Case Study B - Thematic and Inter-Contextual Linking of the Quran and Hadith: The foremost contribution of this case study is to use the learnersourcing methodology, a specialize form of crowdsourcing, using the custom developed web application to gather annotations, classifications and relationships not only for the verses of the Qur’an but most importantly, the relationships between the Qur’anic verses and the Hadith. This is by far the most knowledge intensive and complex task, since the process may not be automated. The conceptual modeling and the task designs for this case study has been completed. This case study combines all the various aspects of the framework that have been outlined and is currently in progress.

6 Evalution Plan

I evaluate the methodology for my research by contextualizing the domain of application to Islamic knowledge, given its sensitive and knowledge intensive nature. I define task execution workflows pertaining to some key knowledge engineering tasks in the domain primarily focusing on thematic disambiguation and annotation. The purpose of these experiments is two fold. Firstly, to evaluate crowdsourced thematic annotation data in comparison with ground truth obtained from experts.
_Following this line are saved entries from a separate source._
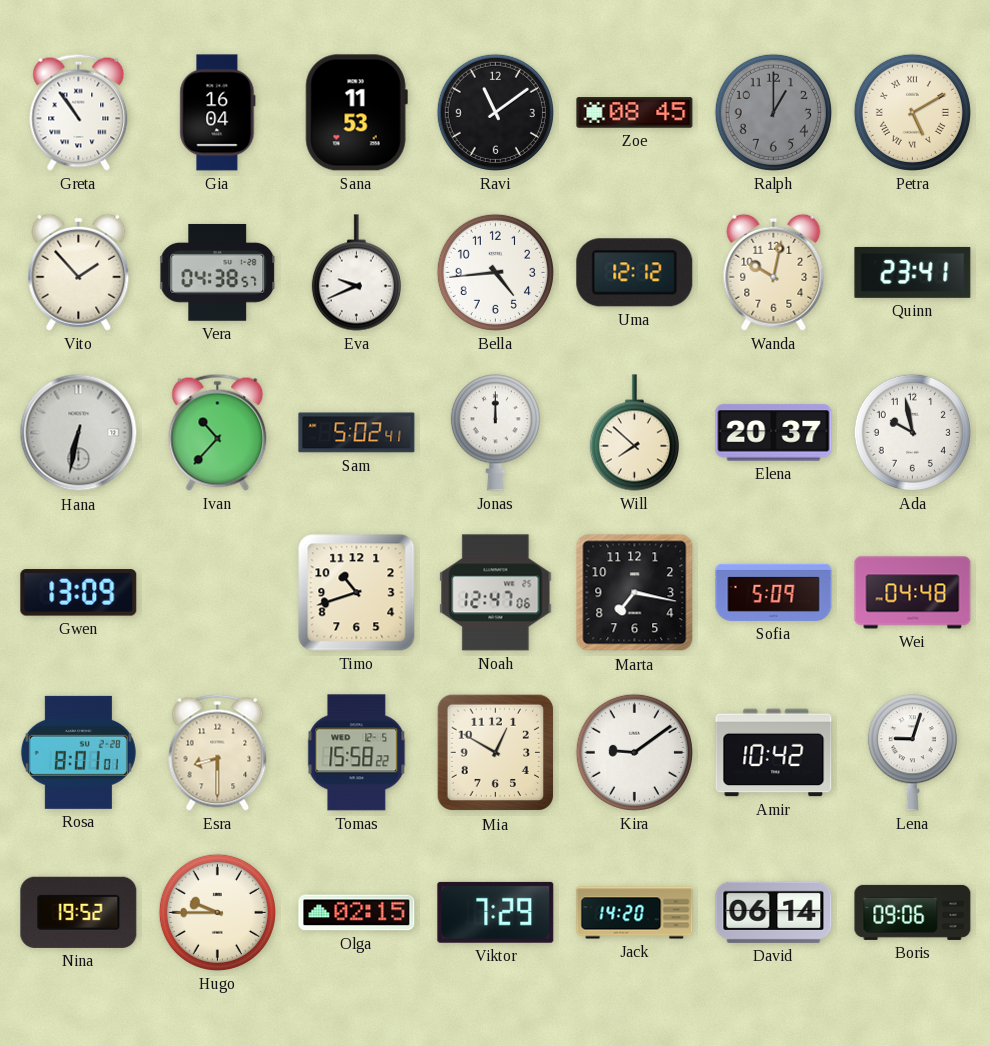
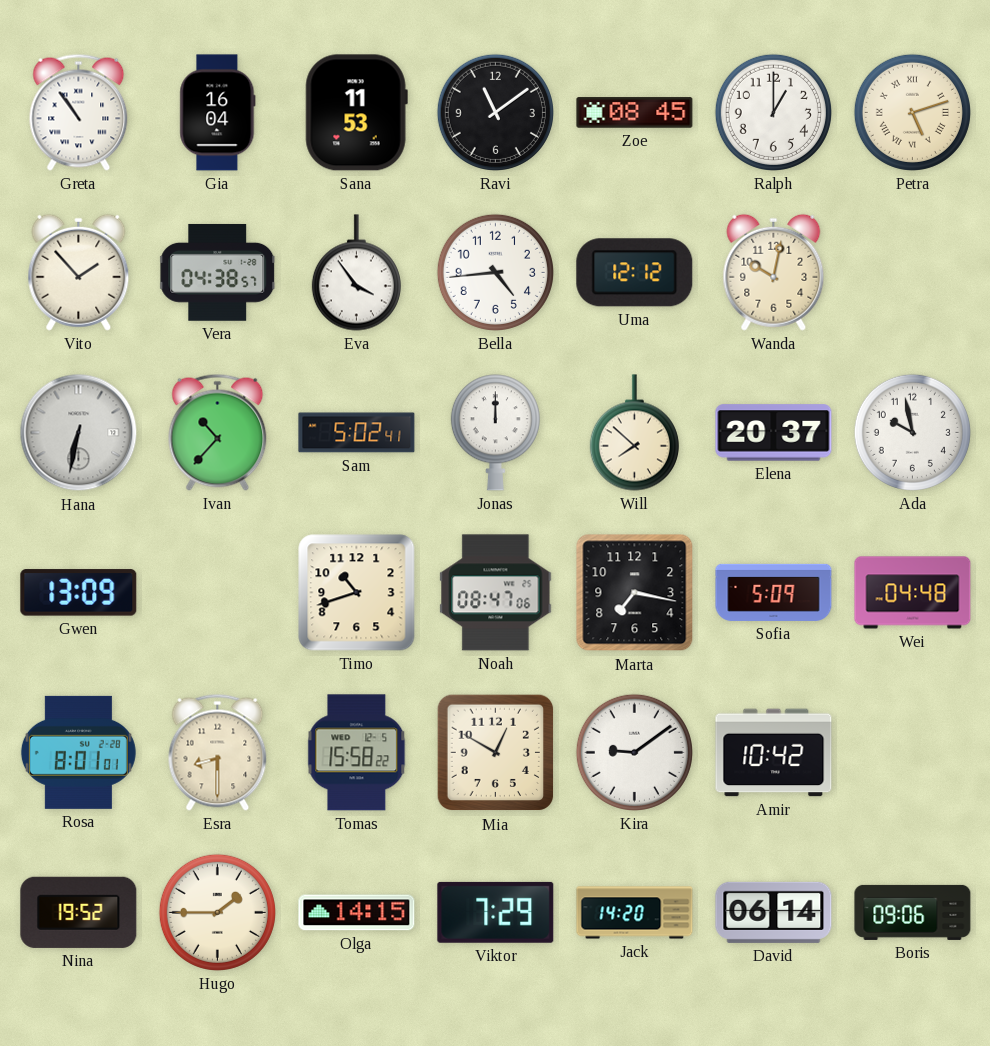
Ralph dial: grey -> white
Petra: 5:10 -> 5:12
Eva: 9:41 -> 3:54
Quinn: 23:41 -> none
Noah: 12:47 -> 08:47
Lena: 9:03 -> none
Hugo: 9:45 -> 1:45
Olga: 02:15 -> 14:15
Secondly, to establish the amenability of crowdsourcing for obtaining ground truths in contexts where no prior baseline annotations exist.

In addition, I also plan to design, experiment and analyze other tasks such as semantic relation identification for identifying internal relationships between knowledge units, whereby, a considerable degree of knowledge expertise is required. The aim is to establish the right balance between crowd and expert contribution in achieving reasonably confidence in the acquisition of knowledge.

I will also attempt to carry out an analysis of the extent to which the semantic profiling of tasks and crowds improves the task annotation quality. I expect that some reasonable metrics will evolve in the process. I also aim to investigate to what extent our methodology will be generalizable to other tasks and domains. The results of this analysis will help establish the scalability of my approach.

7 Conclusions

In this paper, I propose a semantics driven framework for combining human and machine computation for the purpose of knowledge engineering. The framework utilizes semantics based tasks, workflow and worker profiles and allows for design and execution of iterative and dynamic workflows based on these profiles. The contextualization that my research aims to tackle, of engineering formalized knowledge models for the purpose of an enhanced knowledge seeking experience in the Islamic knowledge domain, is a high-impact problem, however a non-trivial one. The knowledge at hand is sensitive, and ensuring the credibility and authenticity of knowledge sources is challenging. I therefore believe that a hybrid approach, whereby contributions from crowds and experts, based on skills and knowledge background, combined with automated approaches, will considerably improve the efficiency and reliability of semantic annotation tasks in specialized domains. My initial experiments show favorable results for thematic disambiguation and annotation tasks. For more knowledge intensive tasks, work is underway for obtaining expert contributions and inputs based on aggregated results from crowd inputs. I expect to perform well defined evaluation of our decision metrics, for analyzing and aggregating these annotations. I also envision making the framework generalizable for other knowledge intensive domains.